翌日、アーロンたちが泊まる宿には多くの商人が集まった。
宿の営業妨害になるので、商人たちにはヴァルト男爵領に来るか、もしくはハーフェン男爵を通してくれと伝えると、商人たちは納得したように帰っていった。
落ち着いた頃、アーロンは両親と共にエラポスの奴隷商、コックス奴隷商にやってきた。
人材発掘の為に。
優秀な人材は多ければ多い程良い。
だが、その優秀な人材が若い場合は、適切な指導が必要だ。
だからこそ、アーロンは指導者も探していた。
コックス奴隷商に入ったアーロンはガイドと相談しつつ、両親に担当者との取引を任せて次から次へと優秀な人材をキープしていった。
とある檻の前を通ったとき、アーロンに抱えられたスノウが鳴いた。
その鳴き声に反応して、アーロンは彼を視た。
「とまって」
アーロンの声に止まったロベルトとソフィアは檻の中を見た。
中には、みすぼらしい服を纏った腕と足の無い男がいた。
「彼を買います」
「アーロン」
「彼にしかできない仕事があるんだよ」
「……分かった」
アーロンが同情で買うつもりであれば諌めるつもりだったロベルトは、理由を聞いて、頷いた。

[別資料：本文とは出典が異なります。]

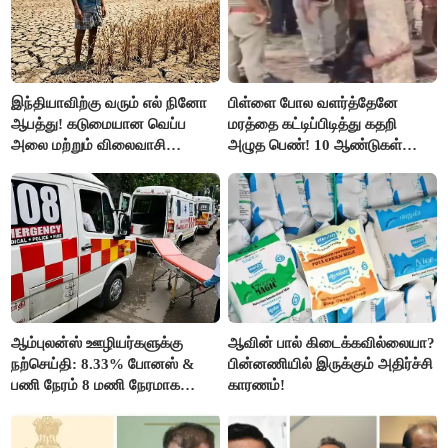
இந்தியாவிற்கு வரும் எல் நினோ
பிள்ளை போல வளர்த்தேனே
ஆபத்து! கடுமையான வெப்ப
மரத்தை கட்டிப்பிடித்து கதறி
அலை மற்றும் விலைவாசி
அழுத பெண்! 10 ஆண்டுகள்
உயர்வுக்கு தயாராகிறதா நாடு?
ஆசையாக வளர்த்த மரங்கள்
வெட்டி சாய்ப்பு..!
ஆம்புலன்ஸ் ஊழியர்களுக்கு
ஆவின் பால் கிடைக்கவில்லையா?
நற்செய்தி: 8.33% போனஸ் &
பின்னணியில் இருக்கும் அதிர்ச்சி
பணி நேரம் 8 மணி நேரமாக
காரணம்!
குறைப்பு..!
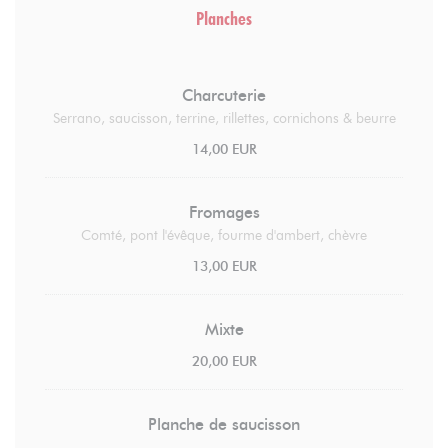
Planches
Charcuterie
Serrano, saucisson, terrine, rillettes, cornichons & beurre
14,00 EUR
Fromages
Comté, pont l'évêque, fourme d'ambert, chèvre
13,00 EUR
Mixte
20,00 EUR
Planche de saucisson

コックス奴隷商では、女好きの元Bランク冒険者とギャンブル好きの元凄腕暗殺者、アルコール依存症の元宮廷薬師、亡国の元騎士団長、四肢欠損した男、将来有望そうな潜在能力がある子供たち8人を購入した。
自作の鑑定眼鏡で彼らのステータスを眺めたアーロンは思う。
(まともそうなのが、元騎士団長と四肢欠損した彼と子供たちか……大丈夫かな?)
若干不安を抱きながらも、奴隷たちにヴァルトバングルの収納機能で空になった荷馬車へ乗ってもらい、自分たちも馬車に乗り込んだ一行は、ヴァルト領へと向かった。
途中の山で範囲転移機能(アーロンや家族、一部の村人のみ使用可)を使って、馬車と荷馬車ごとヴァルト領へ転移した。

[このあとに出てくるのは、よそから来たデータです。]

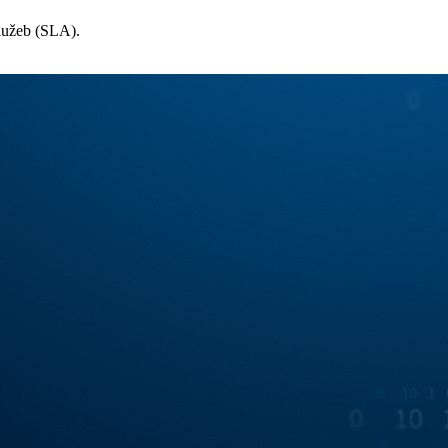
lužeb (SLA).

転移した後、アーロンは四肢欠損した男の上に神慈石というサファイアのような青い石を乗せた。
アーロン自身が触れないようにハンカチを使って男の胸元に置かれたその石は眩い青の光を放つ。
すると、光の粒が集まって男の腕や足になった。
男にこびりついた汚れも取れて、真っ白な肌とプラチナブロンドが現れた。
男の目がゆっくりと開かれる。
美しいエメラルドのような瞳だ。
男はまるで物語に出てくる美男子のような美しさで、見惚れる者も多くいた。
男は上体を起こし、髪を耳に掛けた。
「あ、エルフだ」
奴隷の内、活発な子供がそう言った。
そう、男の耳は尖っていた。エルフの証拠だ。
エルフの男は活発な子供に微笑み、ゆっくりと、アーロンを見た。
三歳の幼子であるアーロンはたじろぐでもなく、驚くこともなく、エルフの男を見上げた。
「貴方が私を治してくれたのですね、ご主人様」
「……ご主人様は止めて。ぼくはアーロン、アーロンと呼んで」
「流石に敬称をなしにして呼ぶことはできかねますので、アーロン様とお呼びします」
「うん。ところで、君の名前は?」
「私はリート・アールヴと申します」
「そう、リートはエルフだから、精霊術が使えるんだよね?」
「はい」
「ぼくや、この地にいる子供たち、それに奴隷の子供たちに精霊術を教えてほしいんだ」
「かしこまりました。アーロン様」
「ありがとう」
アーロンは、リートが後に女児の心や一部の男児の心を鷲掴みにする初恋キラーになることを知る由もなかった。